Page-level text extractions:
++++++++++

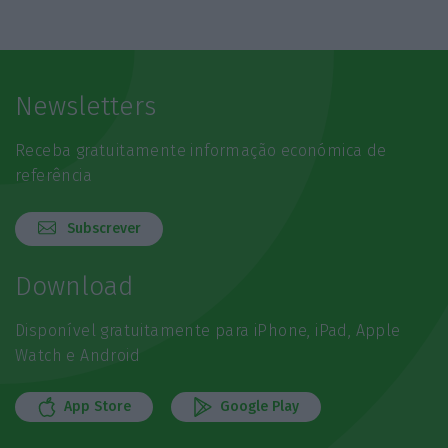
Newsletters
Receba gratuitamente informação económica de
referência
Subscrever
Download
Disponível gratuitamente para iPhone, iPad, Apple
Watch e Android
App Store
Google Play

++++++++++

| WHAT IS NEEDED |
Up to and including the last line of the data, copy each line exactly, starting with the line that contains "Disponível gratuitamente para".

| ANSWER BOX |
Disponível gratuitamente para iPhone, iPad, Apple
Watch e Android
App Store
Google Play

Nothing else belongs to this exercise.